_DIRECTIONS:_ Every record below must come back exactly as given.

[Pixel coordinate grounding data]
━━━━━━━━━━━━━━━━━━━━

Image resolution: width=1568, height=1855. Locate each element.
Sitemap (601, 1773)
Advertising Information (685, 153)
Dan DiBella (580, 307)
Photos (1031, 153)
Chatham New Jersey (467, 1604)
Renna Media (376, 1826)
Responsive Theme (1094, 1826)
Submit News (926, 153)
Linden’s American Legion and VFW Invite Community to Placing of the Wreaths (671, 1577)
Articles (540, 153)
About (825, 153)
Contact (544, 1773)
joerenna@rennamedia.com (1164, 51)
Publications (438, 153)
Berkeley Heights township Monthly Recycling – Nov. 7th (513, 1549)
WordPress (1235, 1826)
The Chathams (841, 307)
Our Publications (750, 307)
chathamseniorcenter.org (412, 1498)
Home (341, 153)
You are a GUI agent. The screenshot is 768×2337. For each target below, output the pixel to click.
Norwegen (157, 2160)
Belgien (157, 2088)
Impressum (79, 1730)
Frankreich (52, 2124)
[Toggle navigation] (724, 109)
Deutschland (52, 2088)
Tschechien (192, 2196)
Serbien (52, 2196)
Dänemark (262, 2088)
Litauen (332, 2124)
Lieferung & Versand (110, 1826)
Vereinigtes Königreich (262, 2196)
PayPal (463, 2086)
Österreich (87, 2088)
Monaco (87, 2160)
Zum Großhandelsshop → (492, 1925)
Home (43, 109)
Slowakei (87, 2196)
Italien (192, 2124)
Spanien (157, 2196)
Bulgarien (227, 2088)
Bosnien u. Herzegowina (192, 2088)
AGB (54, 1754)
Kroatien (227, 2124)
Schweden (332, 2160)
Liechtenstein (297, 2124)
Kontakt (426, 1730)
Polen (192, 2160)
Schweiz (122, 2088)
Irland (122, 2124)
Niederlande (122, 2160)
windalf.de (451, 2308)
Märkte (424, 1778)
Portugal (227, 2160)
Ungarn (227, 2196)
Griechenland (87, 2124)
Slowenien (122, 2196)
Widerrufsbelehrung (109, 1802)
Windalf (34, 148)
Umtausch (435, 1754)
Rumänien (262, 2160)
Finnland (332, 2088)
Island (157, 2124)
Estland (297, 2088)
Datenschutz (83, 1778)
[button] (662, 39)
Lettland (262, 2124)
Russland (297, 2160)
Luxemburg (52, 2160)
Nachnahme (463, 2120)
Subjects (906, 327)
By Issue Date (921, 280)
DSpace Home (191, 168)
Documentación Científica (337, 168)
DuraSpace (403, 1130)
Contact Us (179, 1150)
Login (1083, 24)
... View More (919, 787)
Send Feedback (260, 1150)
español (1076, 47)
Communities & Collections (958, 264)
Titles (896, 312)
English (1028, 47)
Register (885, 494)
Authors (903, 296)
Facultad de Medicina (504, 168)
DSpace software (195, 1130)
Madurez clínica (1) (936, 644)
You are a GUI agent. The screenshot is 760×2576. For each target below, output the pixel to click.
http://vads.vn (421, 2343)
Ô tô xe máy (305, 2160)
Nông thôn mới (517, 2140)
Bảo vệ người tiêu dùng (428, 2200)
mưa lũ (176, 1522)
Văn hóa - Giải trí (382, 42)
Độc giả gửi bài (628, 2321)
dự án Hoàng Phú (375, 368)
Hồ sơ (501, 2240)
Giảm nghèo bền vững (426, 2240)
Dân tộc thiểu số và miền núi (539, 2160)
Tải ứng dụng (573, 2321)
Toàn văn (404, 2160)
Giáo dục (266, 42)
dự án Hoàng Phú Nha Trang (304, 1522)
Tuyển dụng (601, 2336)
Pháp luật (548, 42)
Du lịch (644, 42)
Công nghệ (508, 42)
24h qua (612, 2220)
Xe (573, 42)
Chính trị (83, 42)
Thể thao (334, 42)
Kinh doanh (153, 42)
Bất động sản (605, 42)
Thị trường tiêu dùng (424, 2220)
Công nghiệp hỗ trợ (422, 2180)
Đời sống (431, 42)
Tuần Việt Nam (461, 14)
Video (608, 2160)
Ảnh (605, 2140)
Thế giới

━━━━━━━━━━━━━━━━━━━━

_RESPONSE BELOW:_
Image resolution: width=1568, height=1855. Locate each element.
Sitemap (601, 1773)
Advertising Information (685, 153)
Dan DiBella (580, 307)
Photos (1031, 153)
Chatham New Jersey (467, 1604)
Renna Media (376, 1826)
Responsive Theme (1094, 1826)
Submit News (926, 153)
Linden’s American Legion and VFW Invite Community to Placing of the Wreaths (671, 1577)
Articles (540, 153)
About (825, 153)
Contact (544, 1773)
joerenna@rennamedia.com (1164, 51)
Publications (438, 153)
Berkeley Heights township Monthly Recycling – Nov. 7th (513, 1549)
WordPress (1235, 1826)
The Chathams (841, 307)
Our Publications (750, 307)
chathamseniorcenter.org (412, 1498)
Home (341, 153)
You are a GUI agent. The screenshot is 768×2337. For each target below, output the pixel to click.
Norwegen (157, 2160)
Belgien (157, 2088)
Impressum (79, 1730)
Frankreich (52, 2124)
[Toggle navigation] (724, 109)
Deutschland (52, 2088)
Tschechien (192, 2196)
Serbien (52, 2196)
Dänemark (262, 2088)
Litauen (332, 2124)
Lieferung & Versand (110, 1826)
Vereinigtes Königreich (262, 2196)
PayPal (463, 2086)
Österreich (87, 2088)
Monaco (87, 2160)
Zum Großhandelsshop → (492, 1925)
Home (43, 109)
Slowakei (87, 2196)
Italien (192, 2124)
Spanien (157, 2196)
Bulgarien (227, 2088)
Bosnien u. Herzegowina (192, 2088)
AGB (54, 1754)
Kroatien (227, 2124)
Schweden (332, 2160)
Liechtenstein (297, 2124)
Kontakt (426, 1730)
Polen (192, 2160)
Schweiz (122, 2088)
Irland (122, 2124)
Niederlande (122, 2160)
windalf.de (451, 2308)
Märkte (424, 1778)
Portugal (227, 2160)
Ungarn (227, 2196)
Griechenland (87, 2124)
Slowenien (122, 2196)
Widerrufsbelehrung (109, 1802)
Windalf (34, 148)
Umtausch (435, 1754)
Rumänien (262, 2160)
Finnland (332, 2088)
Island (157, 2124)
Estland (297, 2088)
Datenschutz (83, 1778)
[button] (662, 39)
Lettland (262, 2124)
Russland (297, 2160)
Luxemburg (52, 2160)
Nachnahme (463, 2120)
Subjects (906, 327)
By Issue Date (921, 280)
DSpace Home (191, 168)
Documentación Científica (337, 168)
DuraSpace (403, 1130)
Contact Us (179, 1150)
Login (1083, 24)
... View More (919, 787)
Send Feedback (260, 1150)
español (1076, 47)
Communities & Collections (958, 264)
Titles (896, 312)
English (1028, 47)
Register (885, 494)
Authors (903, 296)
Facultad de Medicina (504, 168)
DSpace software (195, 1130)
Madurez clínica (1) (936, 644)
You are a GUI agent. The screenshot is 760×2576. For each target below, output the pixel to click.
http://vads.vn (421, 2343)
Ô tô xe máy (305, 2160)
Nông thôn mới (517, 2140)
Bảo vệ người tiêu dùng (428, 2200)
mưa lũ (176, 1522)
Văn hóa - Giải trí (382, 42)
Độc giả gửi bài (628, 2321)
dự án Hoàng Phú (375, 368)
Hồ sơ (501, 2240)
Giảm nghèo bền vững (426, 2240)
Dân tộc thiểu số và miền núi (539, 2160)
Tải ứng dụng (573, 2321)
Toàn văn (404, 2160)
Giáo dục (266, 42)
dự án Hoàng Phú Nha Trang (304, 1522)
Tuyển dụng (601, 2336)
Pháp luật (548, 42)
Du lịch (644, 42)
Công nghệ (508, 42)
24h qua (612, 2220)
Xe (573, 42)
Chính trị (83, 42)
Thể thao (334, 42)
Kinh doanh (153, 42)
Bất động sản (605, 42)
Thị trường tiêu dùng (424, 2220)
Công nghiệp hỗ trợ (422, 2180)
Đời sống (431, 42)
Tuần Việt Nam (461, 14)
Video (608, 2160)
Ảnh (605, 2140)
Thế giới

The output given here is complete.